Few of the English players are also contemplating skipping the three-month-long Ashes series. Cricketer-turned-expert Michael Atherton feels the Ashes will go ahead as per schedule despite some doubts about it. “I think the Ashes will go ahead. I think both countries will want it to go ahead because there is a lot at stake cricketing-wise and commercial aspect for Cricket Australia (CA), who will have big television deals as the Ashes is their biggest event in the summer down there.

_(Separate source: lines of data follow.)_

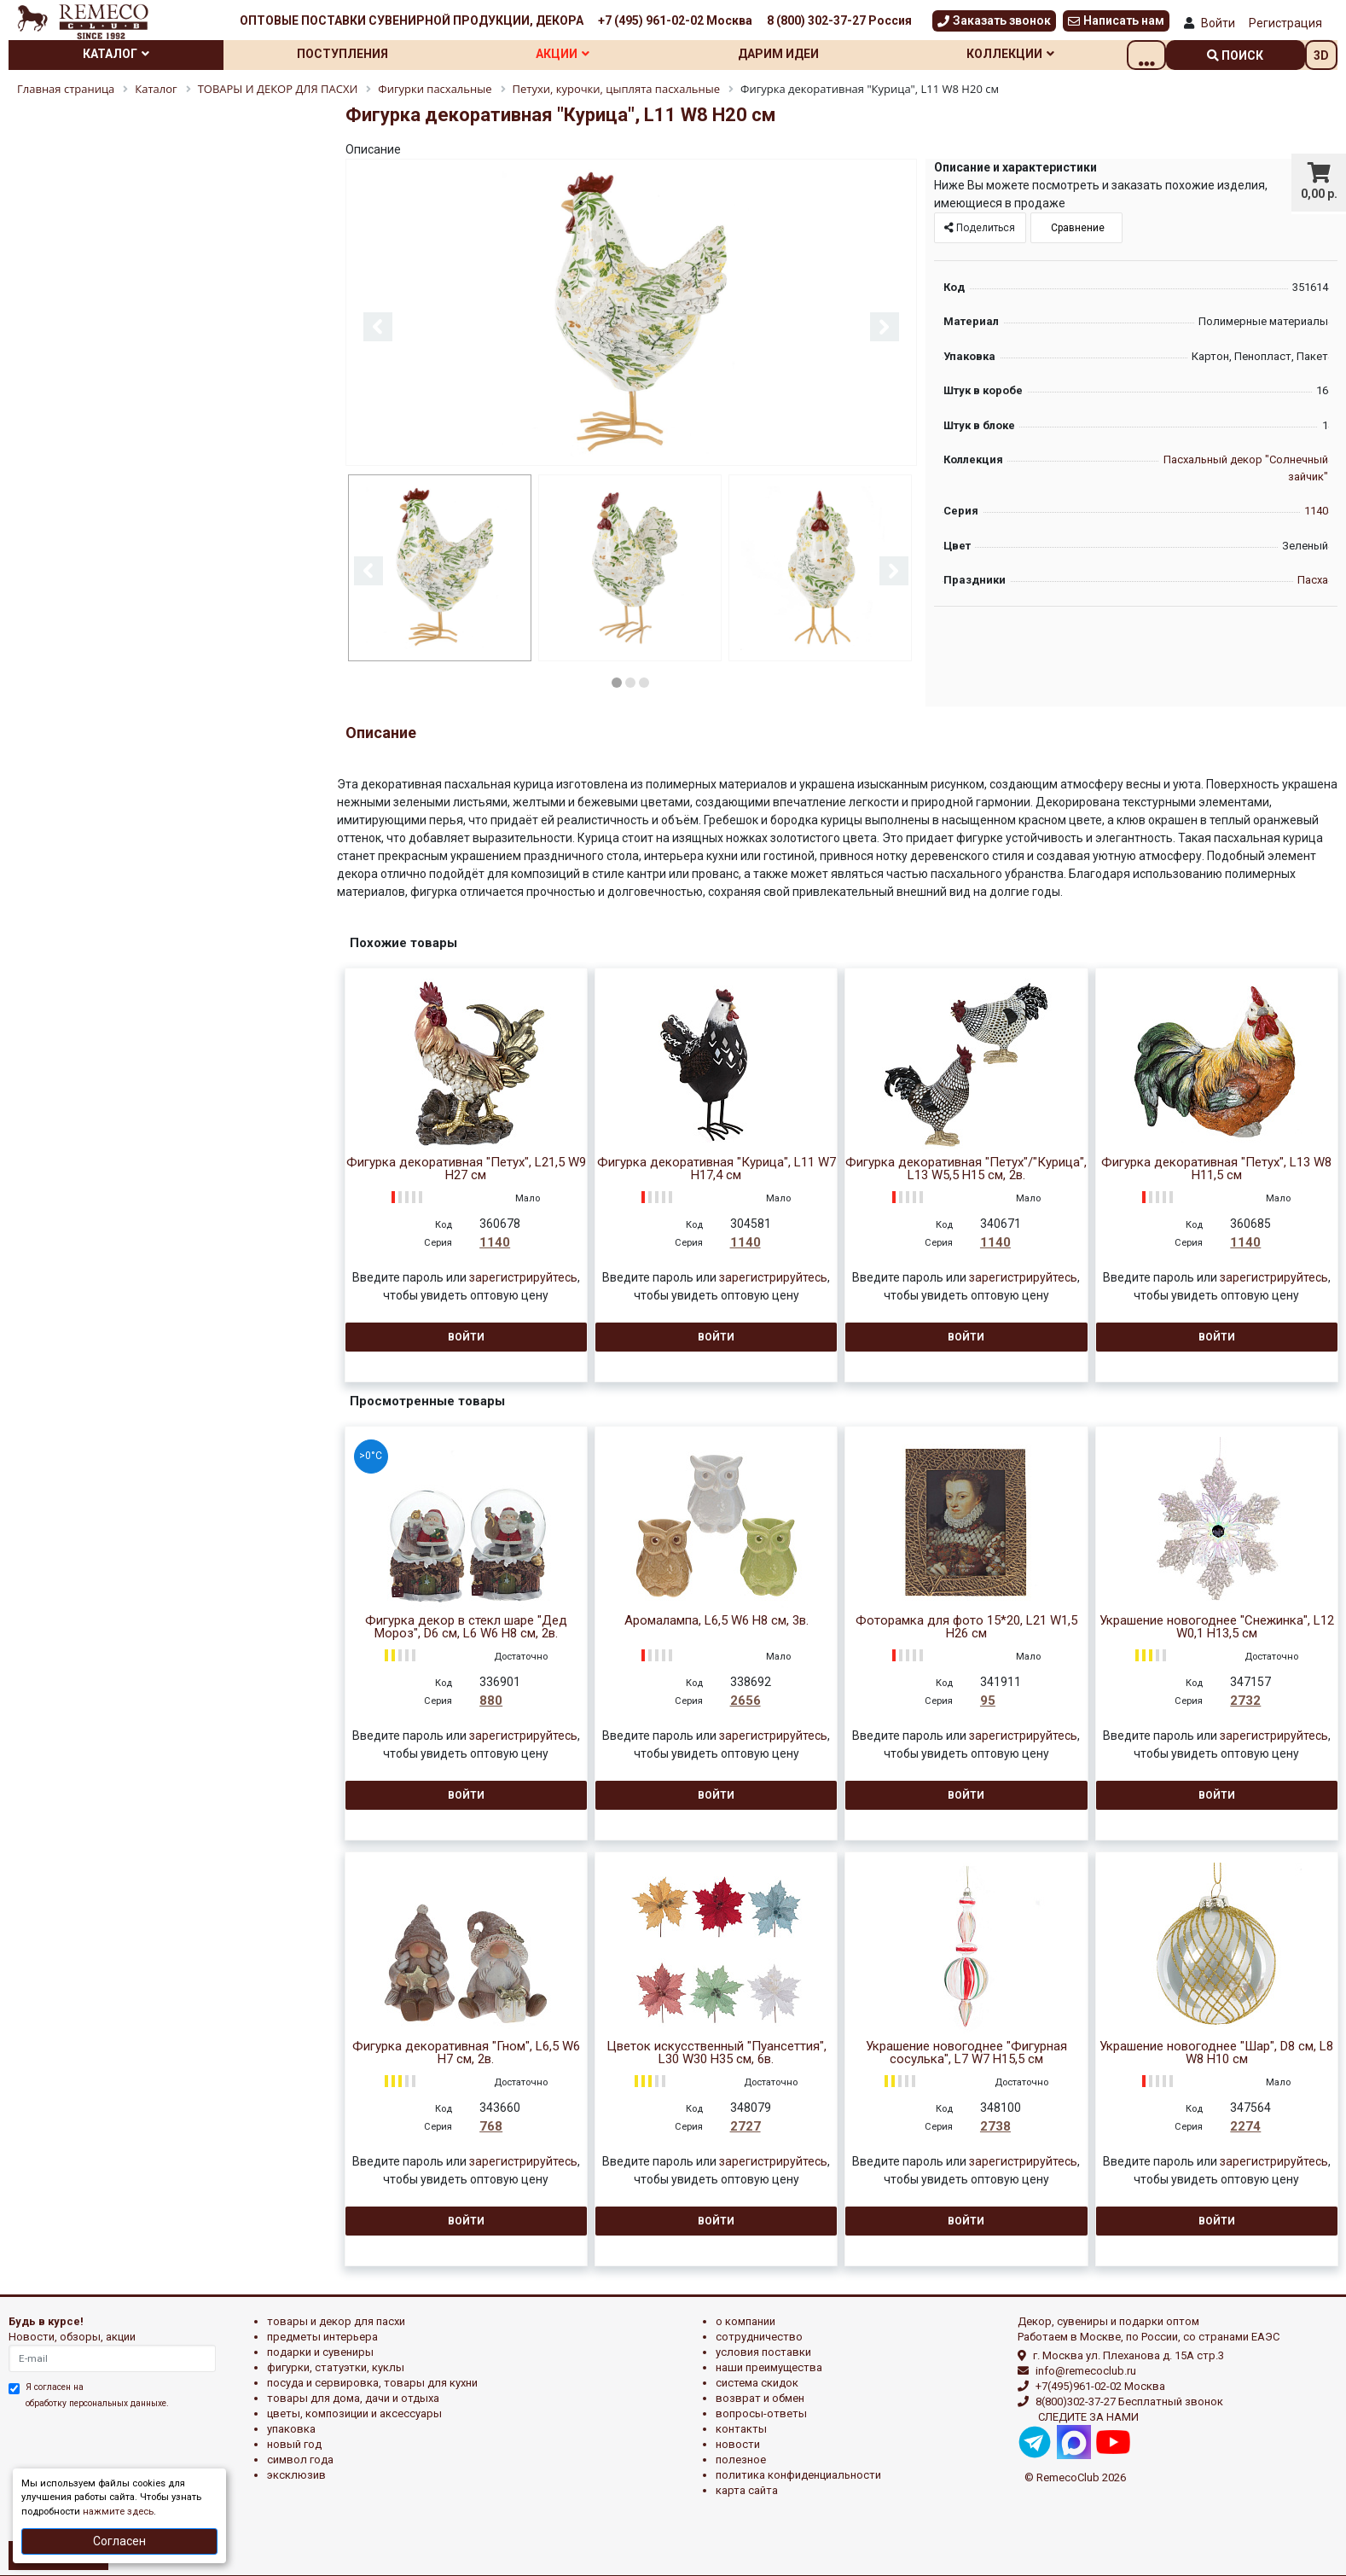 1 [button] (617, 681)
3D (1321, 55)
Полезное (741, 2457)
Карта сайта (747, 2488)
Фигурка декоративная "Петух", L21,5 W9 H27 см (466, 1167)
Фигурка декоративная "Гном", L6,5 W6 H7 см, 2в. (466, 2051)
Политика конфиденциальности (798, 2473)
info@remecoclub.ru (1086, 2369)
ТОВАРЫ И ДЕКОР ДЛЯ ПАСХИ (336, 2319)
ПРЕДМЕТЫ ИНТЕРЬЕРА (322, 2335)
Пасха (1312, 579)
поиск (1236, 55)
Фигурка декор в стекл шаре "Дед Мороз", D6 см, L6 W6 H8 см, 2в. (466, 1625)
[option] (631, 313)
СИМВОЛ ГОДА (300, 2457)
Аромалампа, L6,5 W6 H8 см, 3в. (716, 1619)
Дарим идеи (806, 54)
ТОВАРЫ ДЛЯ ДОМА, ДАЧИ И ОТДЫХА (353, 2396)
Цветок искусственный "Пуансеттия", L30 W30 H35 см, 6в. (716, 2051)
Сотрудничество (759, 2335)
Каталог (120, 54)
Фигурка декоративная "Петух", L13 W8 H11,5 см (1216, 1167)
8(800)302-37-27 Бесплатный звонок (1129, 2399)
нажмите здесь (118, 2511)
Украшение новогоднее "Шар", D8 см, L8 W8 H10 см (1216, 2051)
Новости (738, 2442)
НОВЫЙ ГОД (294, 2442)
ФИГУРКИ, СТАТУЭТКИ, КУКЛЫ (335, 2365)
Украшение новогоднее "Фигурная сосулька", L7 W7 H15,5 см (966, 2051)
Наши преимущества (769, 2365)
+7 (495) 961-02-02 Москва (675, 20)
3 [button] (644, 681)
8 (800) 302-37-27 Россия (839, 20)
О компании (745, 2319)
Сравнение (1076, 228)
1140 (1316, 510)
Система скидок (757, 2381)
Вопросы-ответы (761, 2411)
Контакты (741, 2427)
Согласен (119, 2541)
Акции (582, 54)
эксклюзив (296, 2473)
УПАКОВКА (291, 2427)
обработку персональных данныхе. (97, 2401)
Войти (1218, 23)
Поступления (354, 54)
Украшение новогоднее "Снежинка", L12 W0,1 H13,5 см (1216, 1625)
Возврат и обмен (760, 2396)
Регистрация (1285, 23)
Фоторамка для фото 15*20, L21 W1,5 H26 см (966, 1625)
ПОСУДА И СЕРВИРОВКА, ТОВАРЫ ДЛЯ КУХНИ (372, 2381)
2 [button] (630, 681)
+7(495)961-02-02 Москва (1100, 2384)
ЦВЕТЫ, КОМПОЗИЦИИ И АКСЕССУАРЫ (354, 2411)
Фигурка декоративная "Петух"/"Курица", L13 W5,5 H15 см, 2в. (966, 1167)
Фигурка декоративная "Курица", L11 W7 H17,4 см (716, 1167)
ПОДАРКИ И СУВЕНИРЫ (320, 2350)
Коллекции (1045, 54)
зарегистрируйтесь (523, 1275)
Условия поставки (763, 2350) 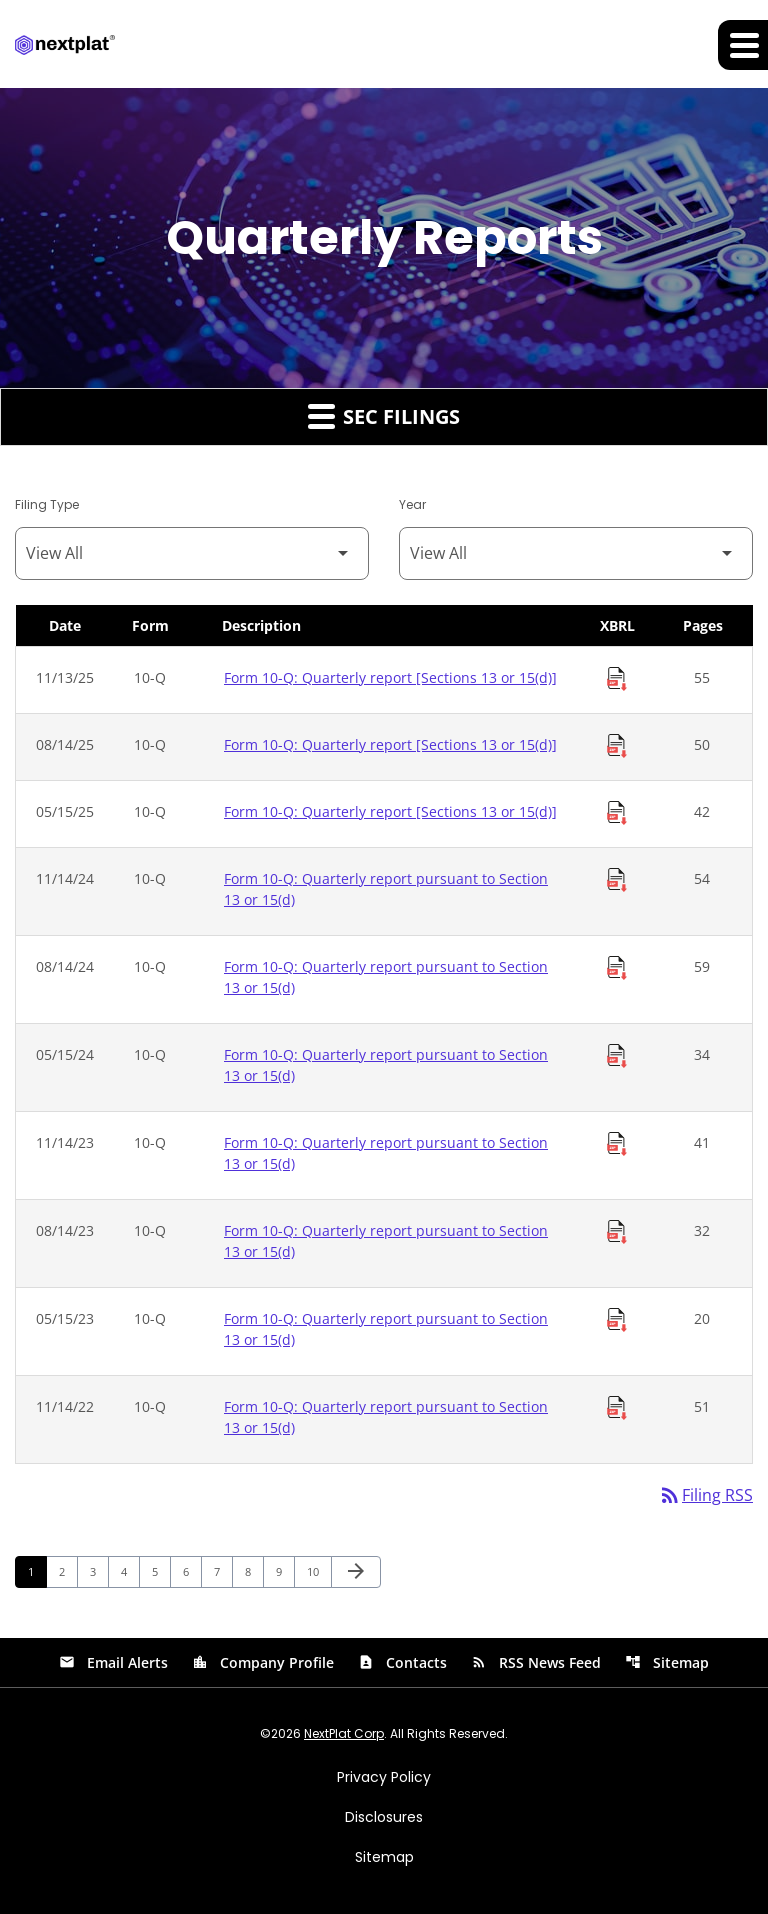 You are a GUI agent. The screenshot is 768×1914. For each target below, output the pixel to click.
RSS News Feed (536, 1662)
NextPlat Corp (344, 1733)
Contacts (402, 1662)
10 (318, 1571)
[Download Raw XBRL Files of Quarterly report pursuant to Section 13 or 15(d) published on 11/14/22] (617, 1408)
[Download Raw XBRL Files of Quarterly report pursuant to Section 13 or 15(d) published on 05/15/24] (617, 1056)
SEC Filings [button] (384, 416)
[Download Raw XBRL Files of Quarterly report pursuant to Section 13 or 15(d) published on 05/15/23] (617, 1320)
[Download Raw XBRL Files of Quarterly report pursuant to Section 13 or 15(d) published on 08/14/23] (617, 1232)
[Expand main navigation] (743, 45)
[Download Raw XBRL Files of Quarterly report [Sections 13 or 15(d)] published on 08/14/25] (617, 746)
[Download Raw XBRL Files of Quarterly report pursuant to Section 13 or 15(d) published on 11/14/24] (617, 880)
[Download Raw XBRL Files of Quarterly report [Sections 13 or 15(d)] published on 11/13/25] (617, 679)
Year (412, 504)
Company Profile (263, 1662)
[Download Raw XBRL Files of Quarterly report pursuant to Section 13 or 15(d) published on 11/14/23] (617, 1144)
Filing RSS (705, 1496)
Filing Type (47, 504)
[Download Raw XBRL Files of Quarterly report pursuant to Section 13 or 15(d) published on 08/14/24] (617, 968)
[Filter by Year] (576, 553)
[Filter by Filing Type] (192, 553)
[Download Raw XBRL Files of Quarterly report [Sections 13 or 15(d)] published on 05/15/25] (617, 813)
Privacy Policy (384, 1777)
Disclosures (384, 1817)
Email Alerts (113, 1662)
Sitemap (667, 1662) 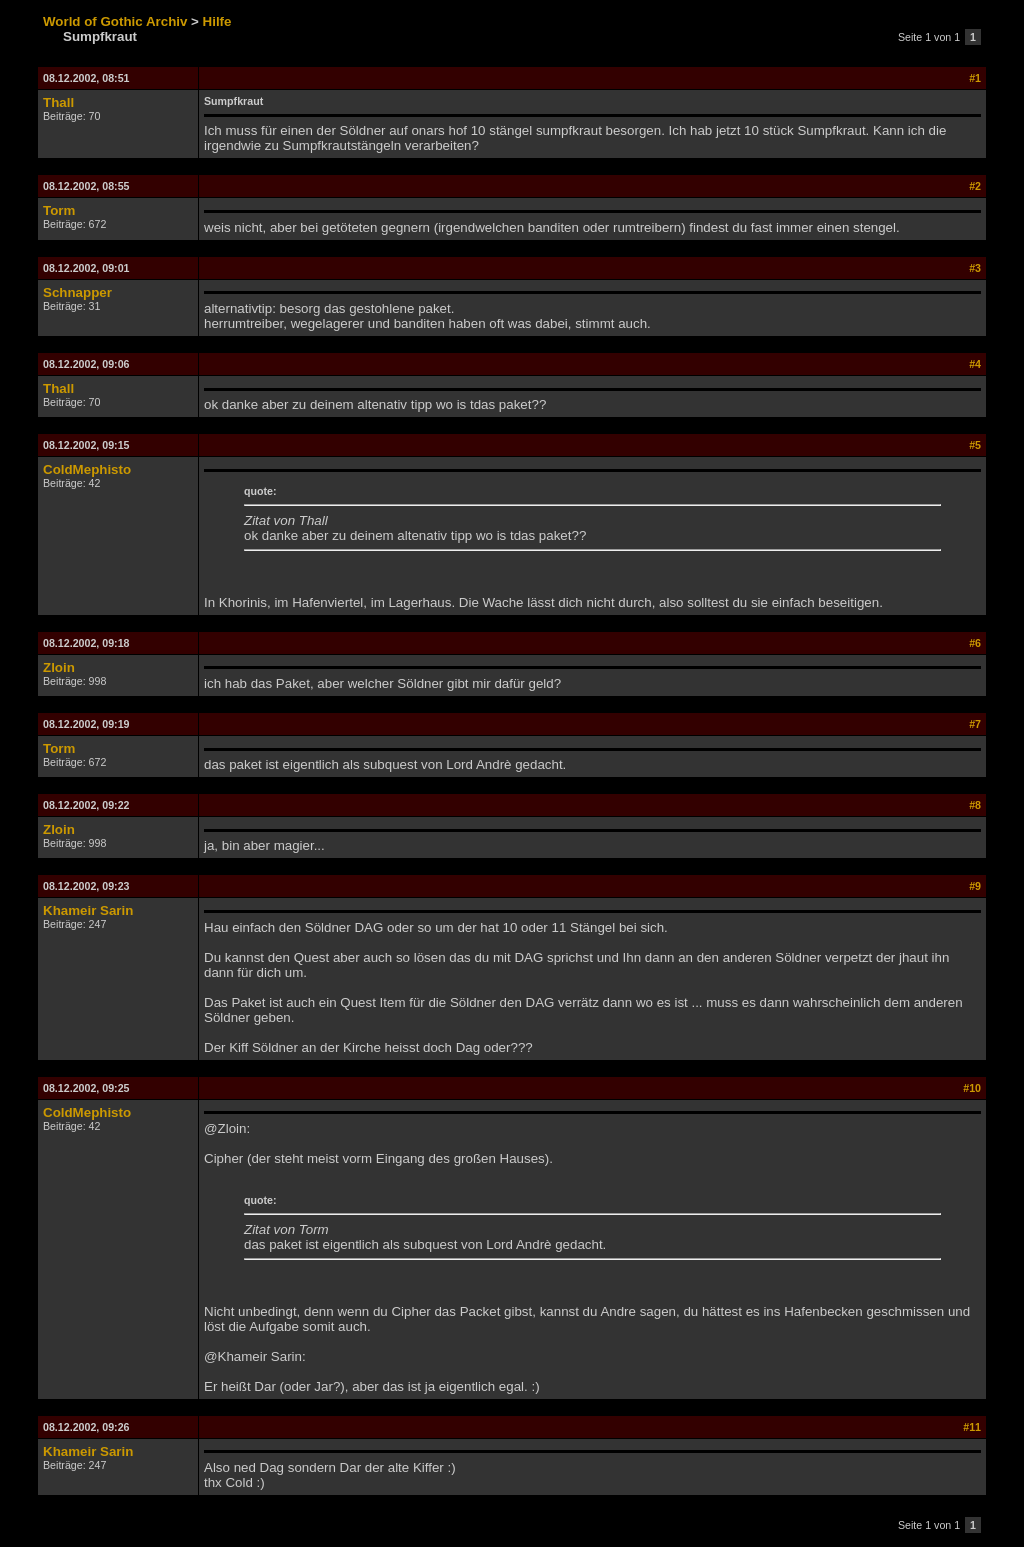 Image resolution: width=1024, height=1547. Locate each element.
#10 (972, 1088)
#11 (972, 1427)
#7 (975, 724)
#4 (975, 364)
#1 (975, 78)
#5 (975, 445)
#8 (975, 805)
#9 (975, 886)
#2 (975, 186)
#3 (975, 268)
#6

There will be lots of reasons why they will do everything in their power to get the Ashes on,” Atherton said to Sky Sports.
I know the situation is not ideal in Australia: Michael Atherton
The former England batter further opined that although the Australian government has some issues with vaccination drives and COVID-19 norms the series will go ahead with Australia and England wanting to feature in it.
“Yesterday there were stories coming up that the domestic matches in Australia were being canceled because of COVID. They are still way behind on their vaccination rates, which they hope to get up quickly and start to open up this week. We have been able to do so. It is certainly not an ideal backdrop to an Ashes series but everybody would hope that it goes ahead with two strongest teams’ countries playing against each other,” Atherton added.